» WHAT YOU ARE ASKED TO DO
Return only those lines of the listing in which "GmbH" appears.

» PROVIDED DATA
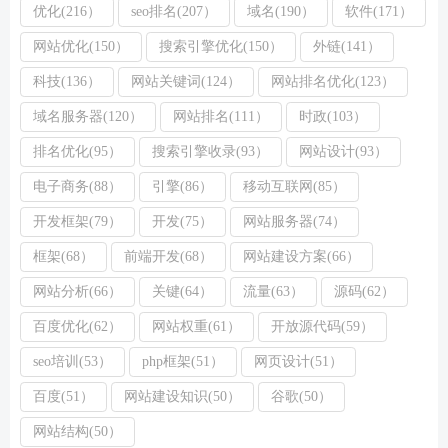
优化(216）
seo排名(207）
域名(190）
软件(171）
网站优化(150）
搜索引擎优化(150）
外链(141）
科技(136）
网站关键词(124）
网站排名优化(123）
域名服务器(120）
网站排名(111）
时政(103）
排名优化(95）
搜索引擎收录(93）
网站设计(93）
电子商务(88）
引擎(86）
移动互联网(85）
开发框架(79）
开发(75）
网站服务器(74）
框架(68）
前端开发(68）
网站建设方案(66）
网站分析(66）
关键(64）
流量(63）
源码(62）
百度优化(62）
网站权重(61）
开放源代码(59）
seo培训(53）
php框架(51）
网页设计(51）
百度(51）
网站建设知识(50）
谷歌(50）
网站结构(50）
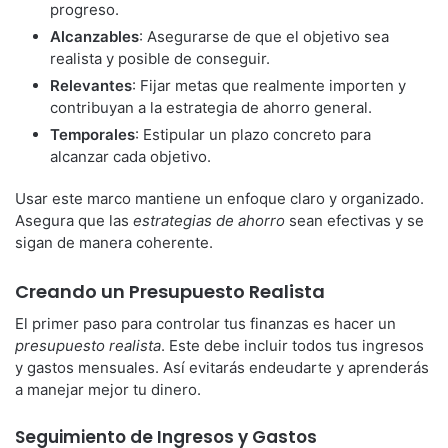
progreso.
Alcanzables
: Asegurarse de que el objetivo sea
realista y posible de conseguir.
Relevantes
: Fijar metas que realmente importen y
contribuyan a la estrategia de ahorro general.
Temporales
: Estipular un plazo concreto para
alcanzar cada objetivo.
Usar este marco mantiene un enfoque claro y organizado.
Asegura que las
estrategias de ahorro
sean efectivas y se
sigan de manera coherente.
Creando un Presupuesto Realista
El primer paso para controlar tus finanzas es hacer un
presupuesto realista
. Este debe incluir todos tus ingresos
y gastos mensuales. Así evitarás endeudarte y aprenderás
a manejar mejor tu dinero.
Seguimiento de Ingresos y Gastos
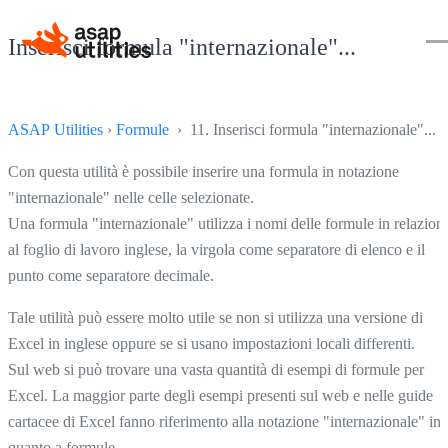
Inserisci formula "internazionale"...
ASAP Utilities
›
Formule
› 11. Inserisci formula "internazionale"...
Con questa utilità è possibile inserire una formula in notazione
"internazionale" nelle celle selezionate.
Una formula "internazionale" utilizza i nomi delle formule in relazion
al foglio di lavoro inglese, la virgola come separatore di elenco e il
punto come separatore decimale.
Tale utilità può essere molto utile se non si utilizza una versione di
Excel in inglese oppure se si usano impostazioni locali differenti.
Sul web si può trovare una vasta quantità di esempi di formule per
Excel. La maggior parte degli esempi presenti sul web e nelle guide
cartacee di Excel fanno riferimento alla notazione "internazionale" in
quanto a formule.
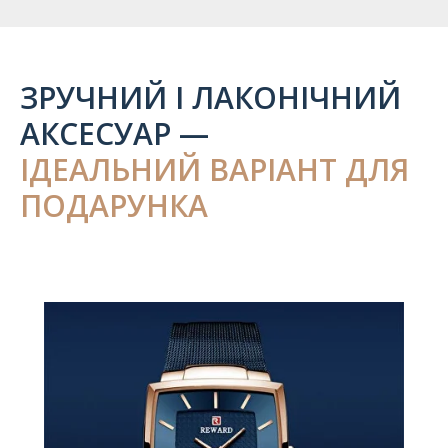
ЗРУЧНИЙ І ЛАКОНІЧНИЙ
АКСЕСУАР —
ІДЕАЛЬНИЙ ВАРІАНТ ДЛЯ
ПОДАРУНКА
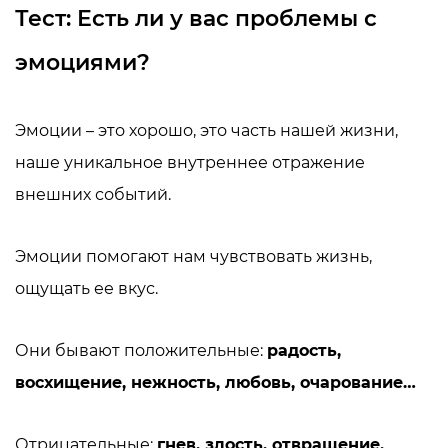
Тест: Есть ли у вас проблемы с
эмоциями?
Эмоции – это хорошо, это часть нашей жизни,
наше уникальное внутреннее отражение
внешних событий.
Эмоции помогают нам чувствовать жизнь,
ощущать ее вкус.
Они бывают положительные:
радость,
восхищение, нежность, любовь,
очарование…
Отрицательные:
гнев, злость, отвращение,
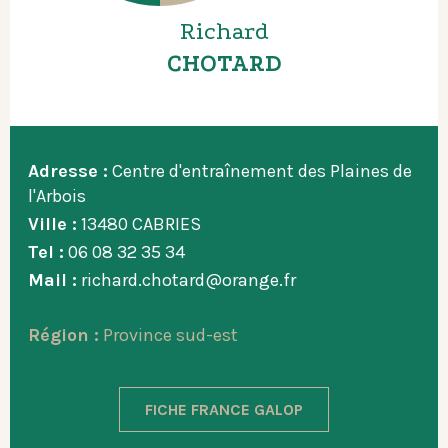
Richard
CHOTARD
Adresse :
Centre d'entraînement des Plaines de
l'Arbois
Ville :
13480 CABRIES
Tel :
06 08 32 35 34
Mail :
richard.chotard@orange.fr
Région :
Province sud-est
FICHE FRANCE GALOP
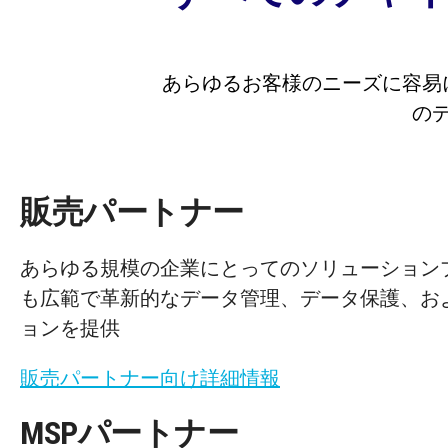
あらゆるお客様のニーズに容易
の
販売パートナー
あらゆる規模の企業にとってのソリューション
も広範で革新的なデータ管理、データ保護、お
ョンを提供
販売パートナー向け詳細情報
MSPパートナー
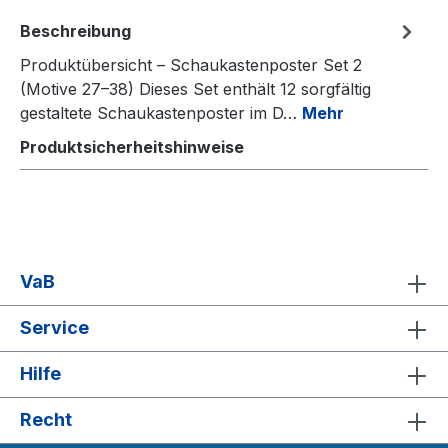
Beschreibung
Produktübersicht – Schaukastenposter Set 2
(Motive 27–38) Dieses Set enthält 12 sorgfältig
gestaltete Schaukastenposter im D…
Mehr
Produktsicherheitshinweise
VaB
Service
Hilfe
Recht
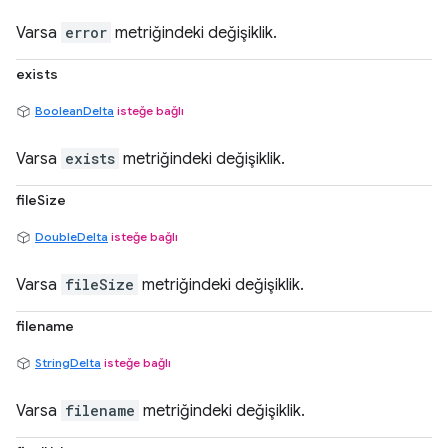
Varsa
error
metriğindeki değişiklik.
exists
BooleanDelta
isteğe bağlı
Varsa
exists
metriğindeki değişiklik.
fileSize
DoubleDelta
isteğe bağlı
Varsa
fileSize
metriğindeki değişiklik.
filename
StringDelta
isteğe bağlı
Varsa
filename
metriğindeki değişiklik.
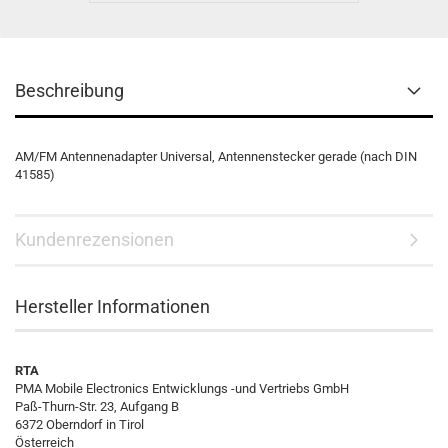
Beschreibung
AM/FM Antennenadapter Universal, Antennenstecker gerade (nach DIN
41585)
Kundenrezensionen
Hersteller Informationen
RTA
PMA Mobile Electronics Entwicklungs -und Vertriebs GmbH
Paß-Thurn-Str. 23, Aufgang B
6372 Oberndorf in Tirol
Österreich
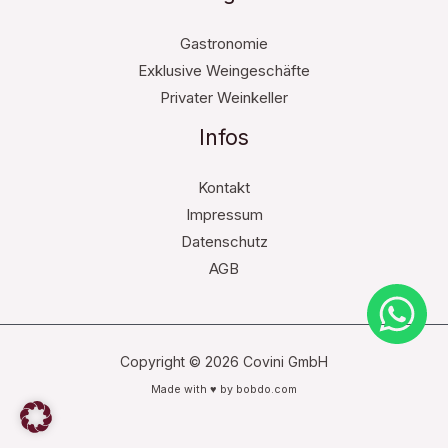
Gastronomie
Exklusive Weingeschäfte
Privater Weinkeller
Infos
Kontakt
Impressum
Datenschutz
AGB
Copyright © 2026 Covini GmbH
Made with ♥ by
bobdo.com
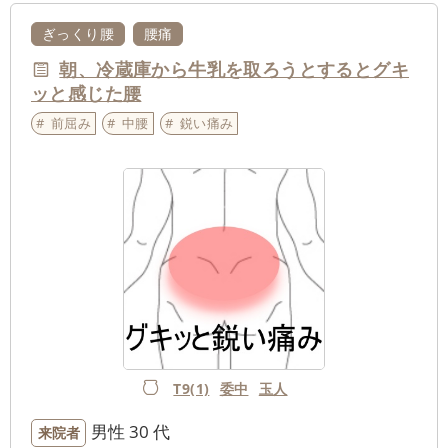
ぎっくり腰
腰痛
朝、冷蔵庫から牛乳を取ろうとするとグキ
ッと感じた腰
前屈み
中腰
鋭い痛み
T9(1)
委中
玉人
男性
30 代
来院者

» SOLUTION FOR THIS PROBLEM
PMA Mobile Electronics Entwicklungs -und Vertriebs GmbH
Copyright © 2026 Covini GmbH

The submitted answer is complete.